In Aim 1, Dr. Tu will perform metabolomic and transcriptomic profiling of EHTs with or without tachypacing. To
validate the physiological relevance of the EHT model, canine samples from tachypacing-induced heart failure
will also be profiled. Preliminary data from the EHTs and the canine samples coherently indicate that the
disruption of glycolysis homeostasis may underly the impairment of cardiac function by tachycardia.
Metabolomics analysis shows that tachypacing in EHTs resulted in a selective accumulation of glycolysis
intermediates such as glyceraldehyde 3-phosphate (GA3P) and 3-phosphoglycerate (3PG). Interestingly,
promotion of fatty acid metabolism accelerated the recovery of cardiac contractility in tachypaced EHTs. Based
on these novel results, Aim 2 will focus on elucidating how different glycolysis intermediate metabolites affect
the function of cardiomyocytes, which has yet to be systematically examined. Lastly, Aim 3 (R00 phase) will
employ state-of-the-art mass spectrometry workflow to screen for novel binding targets of glycolysis
intermediates in cardiac cells, and examine the potential therapeutic benefits of manipulating these targets.

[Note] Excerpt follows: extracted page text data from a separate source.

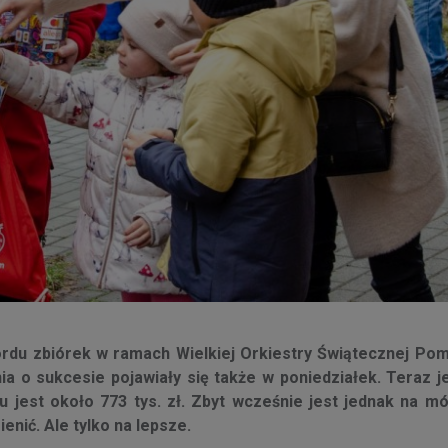
rdu zbiórek w ramach Wielkiej Orkiestry Świątecznej Pom
a o sukcesie pojawiały się także w poniedziałek. Teraz je
 jest około 773 tys. zł. Zbyt wcześnie jest jednak na m
nić. Ale tylko na lepsze.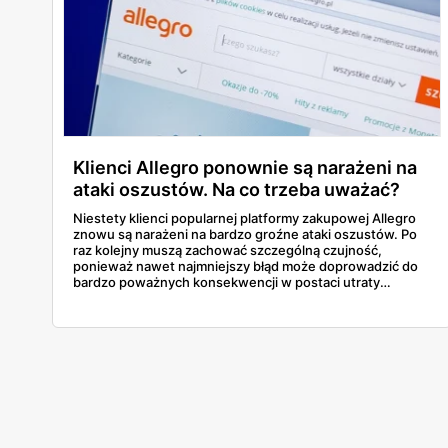
Klienci Allegro ponownie są narażeni na
ataki oszustów. Na co trzeba uważać?
Niestety klienci popularnej platformy zakupowej Allegro
znowu są narażeni na bardzo groźne ataki oszustów. Po
raz kolejny muszą zachować szczególną czujność,
ponieważ nawet najmniejszy błąd może doprowadzić do
bardzo poważnych konsekwencji w postaci utraty
środków finansowych. Na co trzeba uważać? Zapoznaj się
z naszym artykułem i dowiedz się.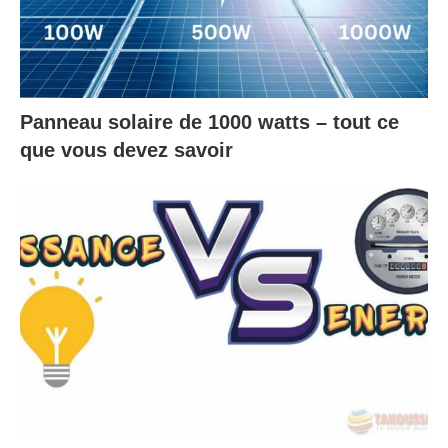
Panneau solaire de 1000 watts – tout ce
que vous devez savoir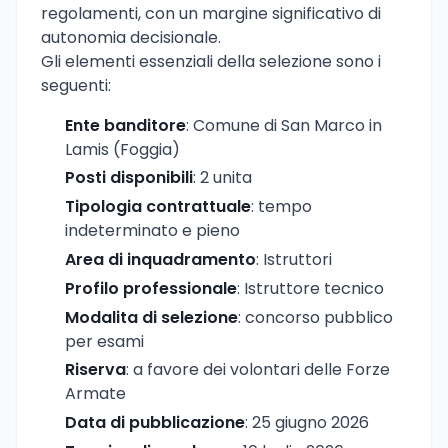
regolamenti, con un margine significativo di
autonomia decisionale.
Gli elementi essenziali della selezione sono i
seguenti:
Ente banditore
: Comune di San Marco in
Lamis (Foggia)
Posti disponibili
: 2 unita
Tipologia contrattuale
: tempo
indeterminato e pieno
Area di inquadramento
: Istruttori
Profilo professionale
: Istruttore tecnico
Modalita di selezione
: concorso pubblico
per esami
Riserva
: a favore dei volontari delle Forze
Armate
Data di pubblicazione
: 25 giugno 2026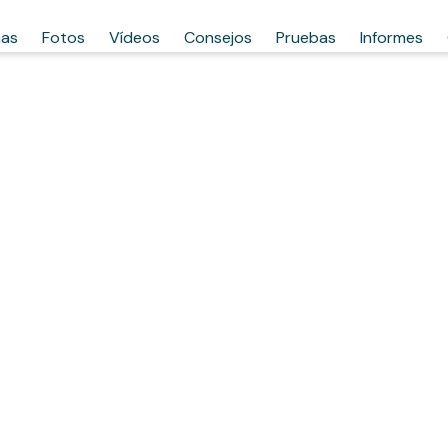
has
Fotos
Vídeos
Consejos
Pruebas
Informes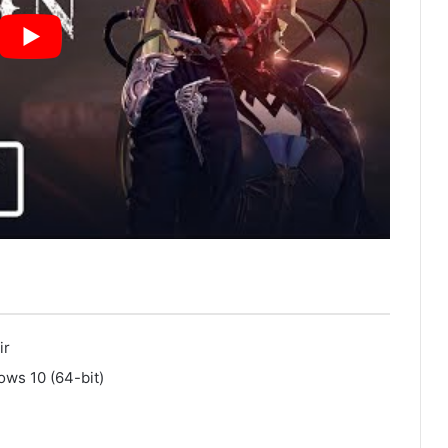
ir
ws 10 (64-bit)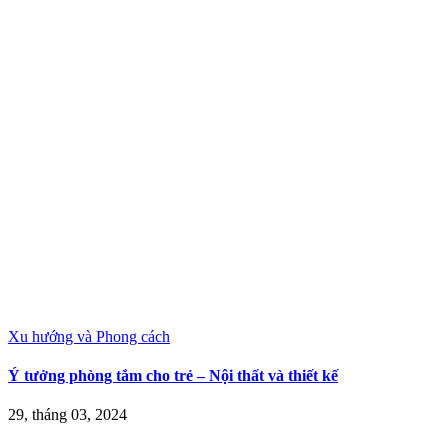
Xu hướng và Phong cách
Ý tưởng phòng tắm cho trẻ – Nội thất và thiết kế
29, tháng 03, 2024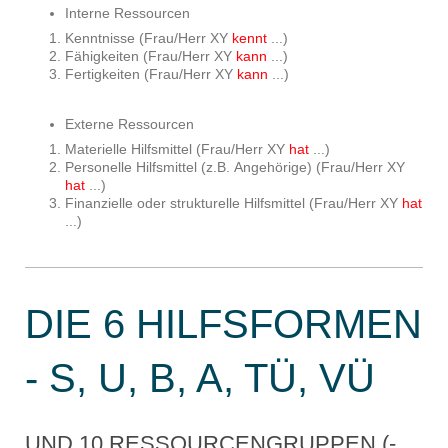
Interne Ressourcen
Kenntnisse (Frau/Herr XY
kennt
...)
Fähigkeiten (Frau/Herr XY
kann
...)
Fertigkeiten (Frau/Herr XY
kann
...)
Externe Ressourcen
Materielle Hilfsmittel (Frau/Herr XY
hat
...)
Personelle Hilfsmittel (z.B. Angehörige) (Frau/Herr XY
hat
...)
Finanzielle oder strukturelle Hilfsmittel (Frau/Herr XY
hat
...)
DIE 6 HILFSFORMEN
- S, U, B, A, TÜ, VÜ
UND 10 RESSOURCENGRUPPEN (-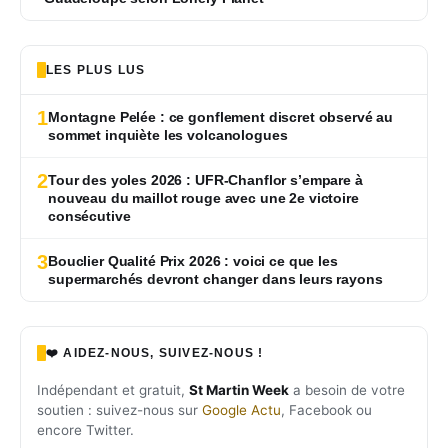
LES PLUS LUS
1
Montagne Pelée : ce gonflement discret observé au
sommet inquiète les volcanologues
2
Tour des yoles 2026 : UFR-Chanflor s’empare à
nouveau du maillot rouge avec une 2e victoire
consécutive
3
Bouclier Qualité Prix 2026 : voici ce que les
supermarchés devront changer dans leurs rayons
❤️ AIDEZ-NOUS, SUIVEZ-NOUS !
Indépendant et gratuit,
St Martin Week
a besoin de votre
soutien : suivez-nous sur
Google Actu
, Facebook ou
encore Twitter.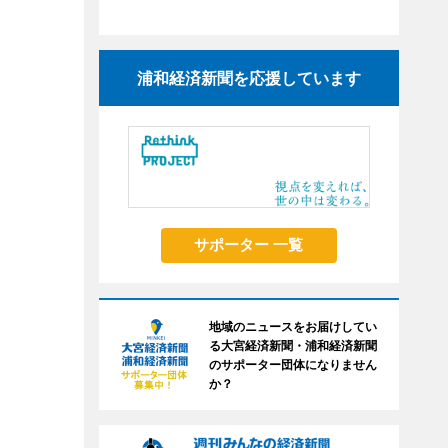
浦和経済新聞を応援しています
サポーター 一覧
地域のニュースをお届けしてい
る大宮経済新聞・浦和経済新聞
のサポーター団体になりません
か？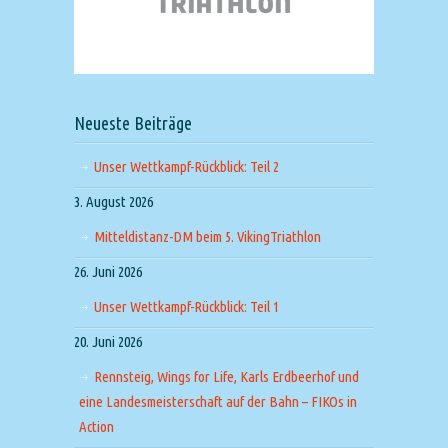
Neueste Beiträge
Unser Wettkampf-Rückblick: Teil 2
3. August 2026
Mitteldistanz-DM beim 5. VikingTriathlon
26. Juni 2026
Unser Wettkampf-Rückblick: Teil 1
20. Juni 2026
Rennsteig, Wings for Life, Karls Erdbeerhof und
eine Landesmeisterschaft auf der Bahn – FIKOs in
Action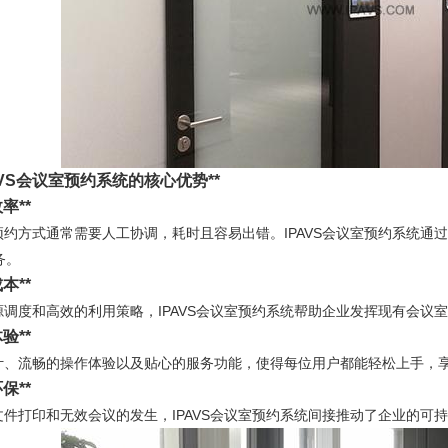
AVS会议室预约系统的核心优势**
率**
约方式通常需要人工协调，耗时且容易出错。IPAVS会议室预约系统通
务。
本**
调度和高效的利用策略，IPAVS会议室预约系统帮助企业发挥现有会议
验**
、流畅的操作体验以及贴心的服务功能，使得每位用户都能轻松上手，
保**
件打印和无效会议的发生，IPAVS会议室预约系统间接推动了企业的可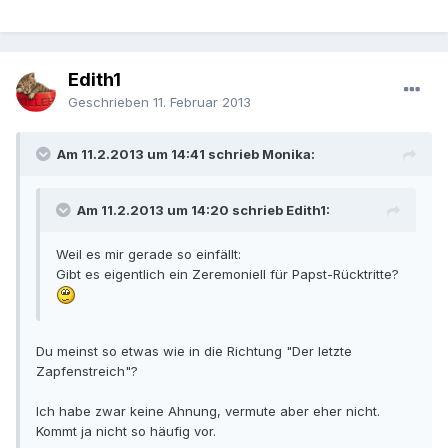
Edith1
Geschrieben
11. Februar 2013
Am 11.2.2013 um 14:41 schrieb Monika:
Am 11.2.2013 um 14:20 schrieb Edith1:
Weil es mir gerade so einfällt:
Gibt es eigentlich ein Zeremoniell für Papst-Rücktritte?
Du meinst so etwas wie in die Richtung "Der letzte
Zapfenstreich"?
Ich habe zwar keine Ahnung, vermute aber eher nicht.
Kommt ja nicht so häufig vor.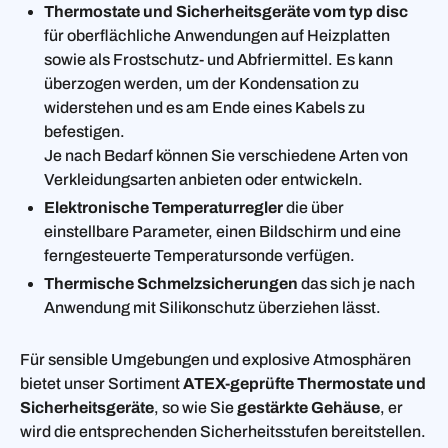
Thermostate und Sicherheitsgeräte vom typ disc
für oberflächliche Anwendungen auf Heizplatten
sowie als Frostschutz- und Abfriermittel. Es kann
überzogen werden, um der Kondensation zu
widerstehen und es am Ende eines Kabels zu
befestigen.
Je nach Bedarf können Sie verschiedene Arten von
Verkleidungsarten anbieten oder entwickeln.
Elektronische Temperaturregler
die über
einstellbare Parameter, einen Bildschirm und eine
ferngesteuerte Temperatursonde verfügen.
Thermische Schmelzsicherungen
das sich je nach
Anwendung mit Silikonschutz überziehen lässt.
Für sensible Umgebungen und explosive Atmosphären
bietet unser Sortiment
ATEX-geprüfte Thermostate und
Sicherheitsgeräte
, so wie Sie
gestärkte Gehäuse
, er
wird die entsprechenden Sicherheitsstufen bereitstellen.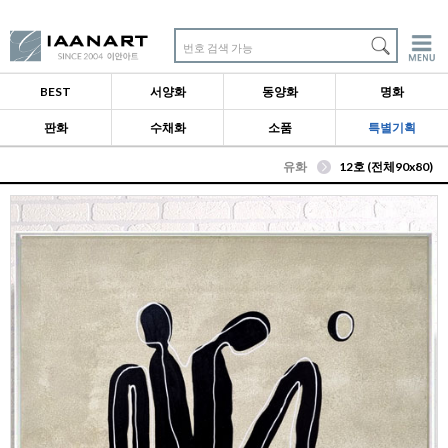
번호 검색 가능
BEST
서양화
동양화
명화
판화
수채화
소품
특별기획
유화
12호 (전체90x80)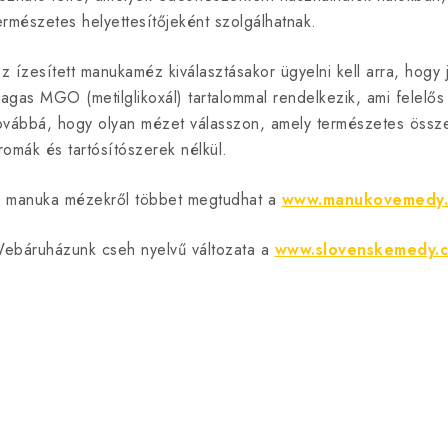
á
ermészetes helyettesítőjeként szolgálhatnak.
n
y
z ízesített manukaméz kiválasztásakor ügyelni kell arra, hog
agas MGO (metilglikoxál) tartalommal rendelkezik, ami felelős a
ovábbá, hogy olyan mézet válasszon, amely természetes össze
romák és tartósítószerek nélkül.
á
s
 manuka mézekről többet megtudhat a
www.manukovemedy.
e
ebáruházunk cseh nyelvű változata a
www.slovenskemedy.c
e
m
e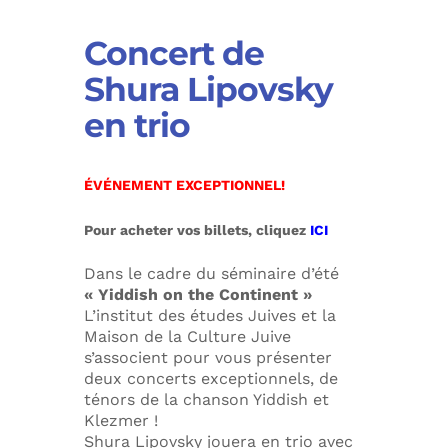
Concert de
Shura Lipovsky
en trio
ÉVÉNEMENT EXCEPTIONNEL!
Pour acheter vos billets, cliquez
ICI
Dans le cadre du séminaire d’été
« Yiddish on the Continent »
L’institut des études Juives et la
Maison de la Culture Juive
s’associent pour vous présenter
deux concerts exceptionnels, de
ténors de la chanson Yiddish et
Klezmer !
Shura Lipovsky jouera en trio avec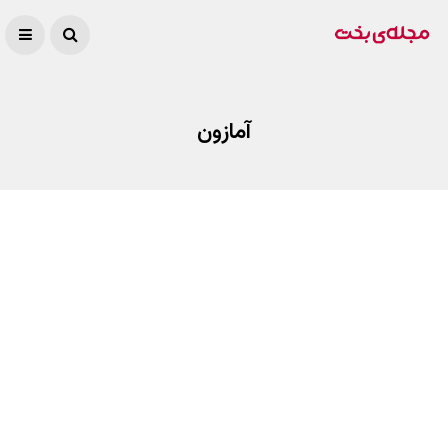
آمازون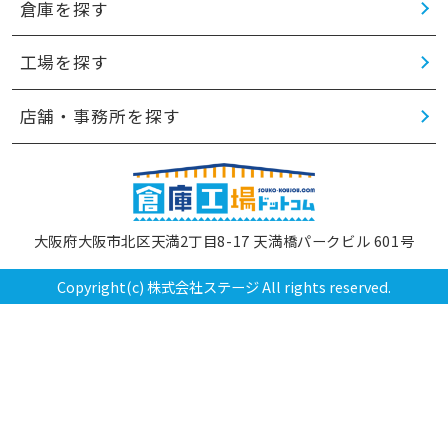
倉庫を探す
工場を探す
店舗・事務所を探す
大阪府大阪市北区天満2丁目8-17 天満橋パークビル 601号
Copyright(c) 株式会社ステージ All rights reserved.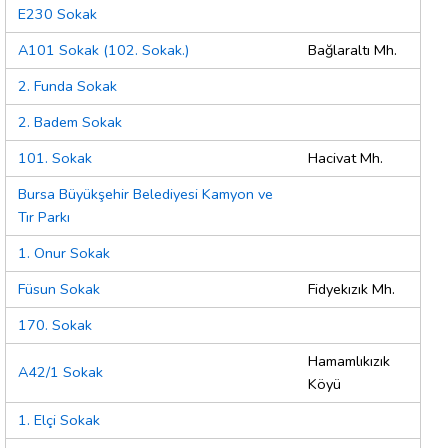
E230 Sokak
A101 Sokak (102. Sokak.)
Bağlaraltı Mh.
2. Funda Sokak
2. Badem Sokak
101. Sokak
Hacivat Mh.
Bursa Büyükşehir Belediyesi Kamyon ve
Tır Parkı
1. Onur Sokak
Füsun Sokak
Fidyekızık Mh.
170. Sokak
Hamamlıkızık
A42/1 Sokak
Köyü
1. Elçi Sokak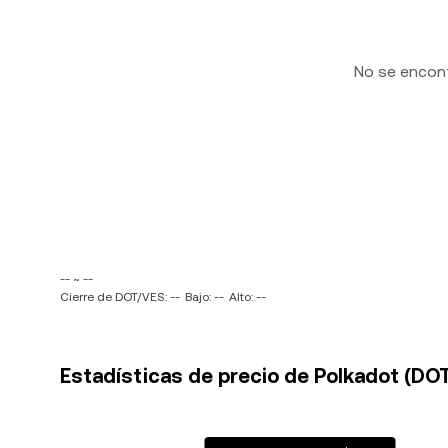
No se encon
-- ~ --
Cierre de DOT/VES: --
Bajo: --
Alto: --
Estadísticas de precio de Polkadot (DOT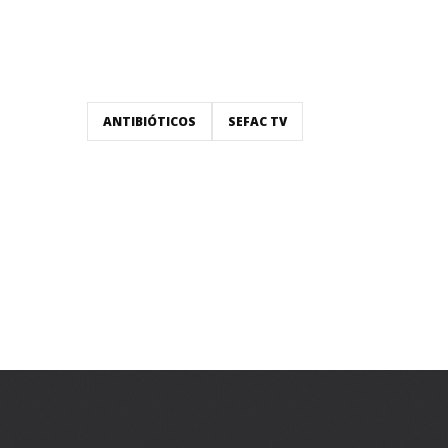
ANTIBIÓTICOS
SEFAC TV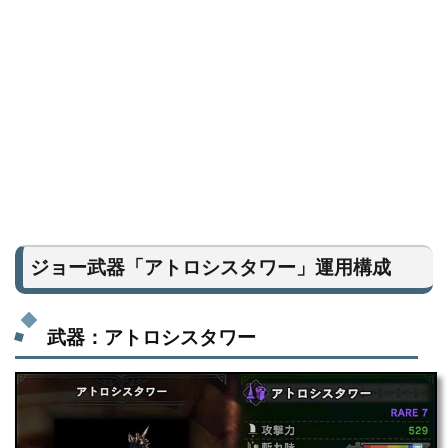
ジョー武器「アトロシスタワー」運用構成
武器：アトロシスタワー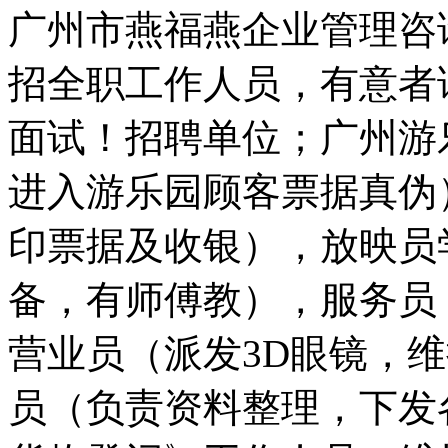
广州市燕福燕企业管理咨
招全职工作人员，有意者
面试！招聘单位；广州游
进入游乐园顾客票据真伪
印票据及收银），放映员
备，有师傅教），服务员
营业员（派发3D眼镜，
员（负责资料整理，下发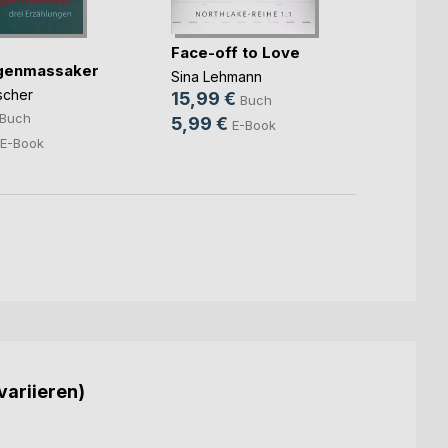
Face-off to Love
Harm
genmassaker
Sina Lehmann
Sabin
scher
15,99 €
20,0
Buch
Buch
5,99 €
8,99
E-Book
E-Book
variieren)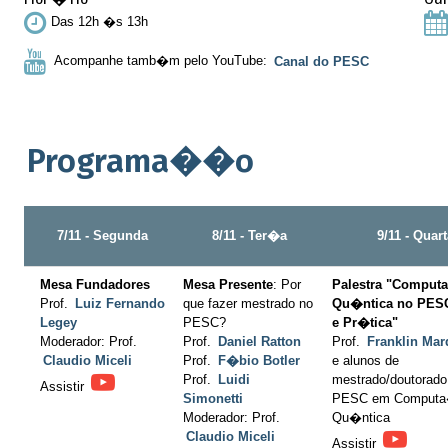
Das 12h �s 13h
Acompanhe tamb�m pelo YouTube:
Canal do PESC
Programa��o
7/11 - Segunda
8/11 - Ter�a
9/11 - Quar
Mesa Fundadores
Mesa Presente
: Por
Palestra "Compu
Prof.
Luiz Fernando
que fazer mestrado no
Qu�ntica no PESC
Legey
PESC?
e Pr�tica"
Moderador: Prof.
Prof.
Daniel Ratton
Prof.
Franklin Mar
Claudio Miceli
Prof.
F�bio Botler
e alunos de
Prof.
Luidi
mestrado/doutorado
Assistir
Simonetti
PESC em Comput
Moderador: Prof.
Qu�ntica
Claudio Miceli
Assistir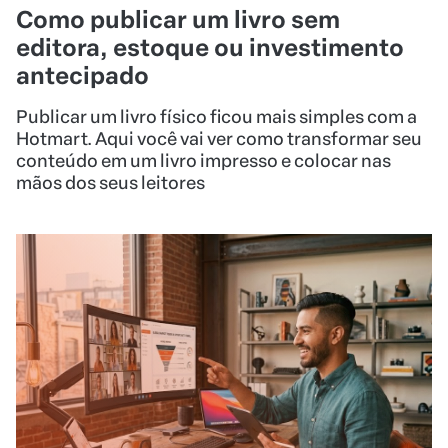
mãos dos seus leitores
29/05/2026
•
COMECE A VENDER
Ideias de negócios para vender no
digital: guia completo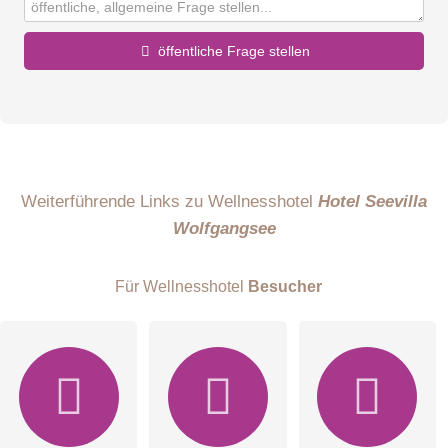
öffentliche Frage stellen
Vorname
Name
Weiterführende Links zu Wellnesshotel
Hotel Seevilla
Wolfgangsee
E-Mail-Adresse (wird nicht veröffentlicht)
Für Wellnesshotel
Besucher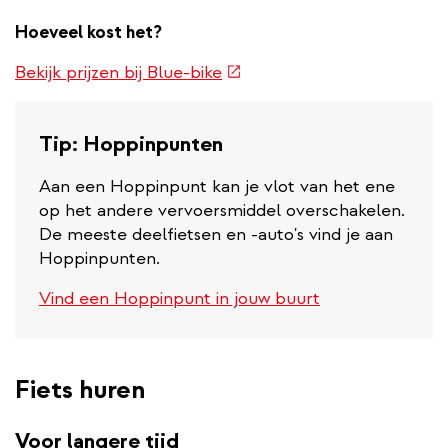
Hoeveel kost het?
(externe
Bekijk prijzen bij Blue-bike
link)
Tip: Hoppinpunten
Aan een Hoppinpunt kan je vlot van het ene
op het andere vervoersmiddel overschakelen.
De meeste deelfietsen en -auto's vind je aan
Hoppinpunten.
Vind een Hoppinpunt in jouw buurt
Fiets huren
Voor langere tijd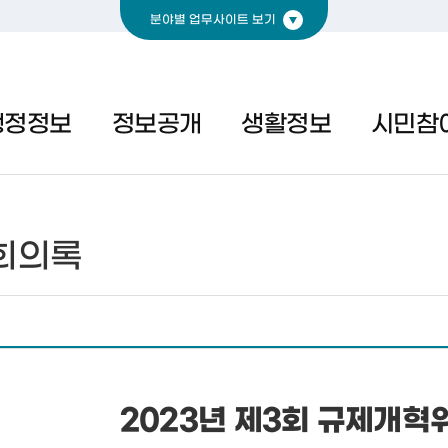
분야별 업무사이트 보기
경제
복지
문화
행정정보
정보공개
생활정보
시민참
회의록
2023년 제3회 규제개혁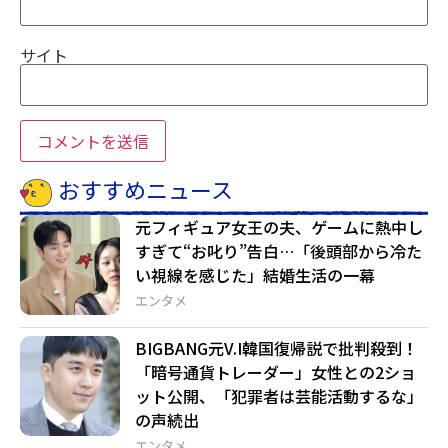
サイト
おすすめニュース
元フィギュア女王の夫、ゲームに熱中し
すぎて“お叱り”告白…「後頭部から冷た
い視線を感じた」結婚生活の一幕
エンタメ
BIGBANG元V.I韓国復帰説で批判殺到！
「暗号通貨トレーダー」女性との2ショ
ット公開、「犯罪者は芸能活動するな」
の声続出
エンタメ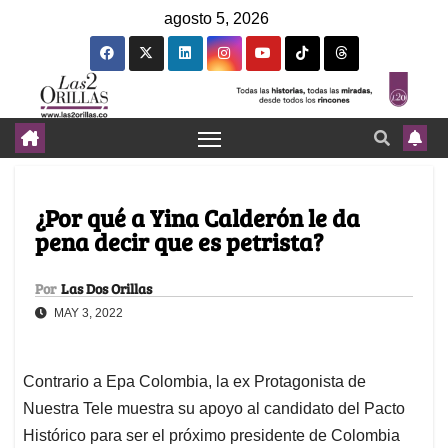
agosto 5, 2026
¿Por qué a Yina Calderón le da
pena decir que es petrista?
Por
Las Dos Orillas
MAY 3, 2022
Contrario a Epa Colombia, la ex Protagonista de
Nuestra Tele muestra su apoyo al candidato del Pacto
Histórico para ser el próximo presidente de Colombia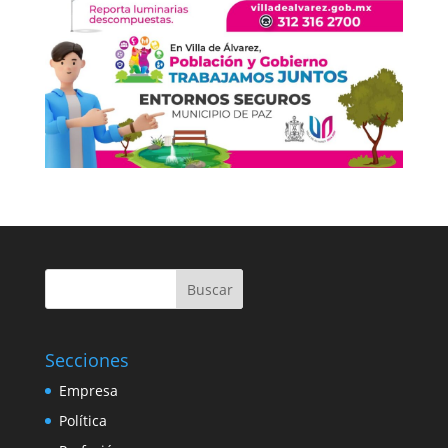
Buscar
Secciones
Empresa
Política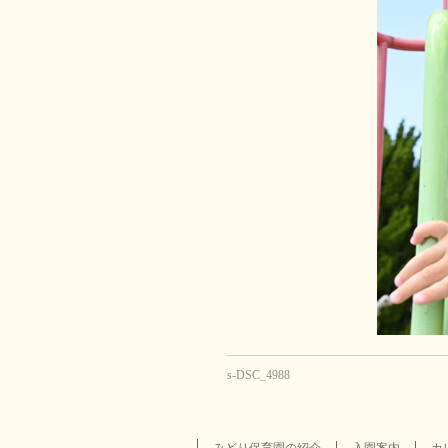
s-DSC_4988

This
K99/R00 proposal will be guided by an excellent mentoring team with diverse expertise, including mentor Dr.
Joseph Wu (iPSCs and cardiac biology), co-mentor Dr. Sanjiv Narayan (arrhythmia), advisors Dr. Michael
Snyder (genetics and multi-omics), Dr. Yuqin Dai (metabolomics), Dr. Stanley Qi (CRISPR interference) and Dr.
Beth Pruitt (bioengineering), as well as collaborators Dr. Fabio Recchia (canine model) and Dr. Donald Bers
(cardiac physiology). To sum up, the completion of the proposed study will significantly advance our mechanistic
understanding of how tachycardia adversely affects the heart, thereby creating new opportunities for therapeutic
interventions. The proposed training will significantly strengthen and expand Dr. Tu’s research expertise,
providing substantial momentum to his transition toward...

## Key facts

- **NIH application ID:** 10906100
- **Project number:** 5K99HL164962-02
- **Recipient organization:** STANFORD UNIVERSITY
- **Principal Investigator:** Chengyi Tu
- **Activity code:** K99 (R01, R21, SBIR, etc.)
- **Funding institute:** NIH
- **Fiscal year:** 2024
- **Award amount:** $151,637
- **Award type:** 5
- **Project period:** 2023-09-01 → 2026-02-13

## Primary source

NIH RePORTER: https://reporter.nih.gov/project-details/10906100

## Citation

> US National Institutes of Health, RePORTER application 10906100, Tachycardia-induced Metabolic Remodeling Drives Cardiac Dysfunction (5K99HL164962-02). Retrieved via AI Analytics 2026-05-24 from https://api.ai-analytics.org/grant/nih/10906100. Licensed CC0.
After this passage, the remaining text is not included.